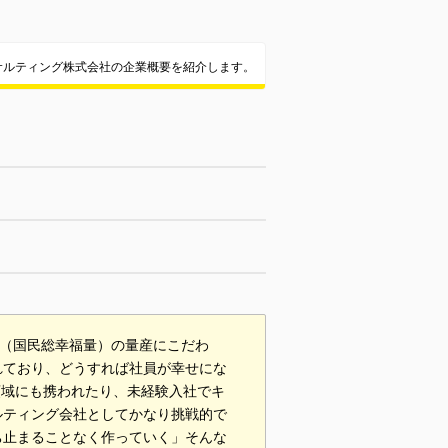
サルティング株式会社の企業概要を紹介します。
H（国民総幸福量）の量産にこだわ
れており、どうすれば社員が幸せにな
領域にも携われたり、未経験入社でキ
ルティング会社としてかなり挑戦的で
ち止まることなく作っていく」そんな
============================================================
### Aim of the exercise
Would you return, unchanged, the lines from the one containing "H（国民総幸福量）の量産にこだわ" through the end of the entries?

### Response to the task
H（国民総幸福量）の量産にこだわ
れており、どうすれば社員が幸せにな
領域にも携われたり、未経験入社でキ
ルティング会社としてかなり挑戦的で
ち止まることなく作っていく」そんな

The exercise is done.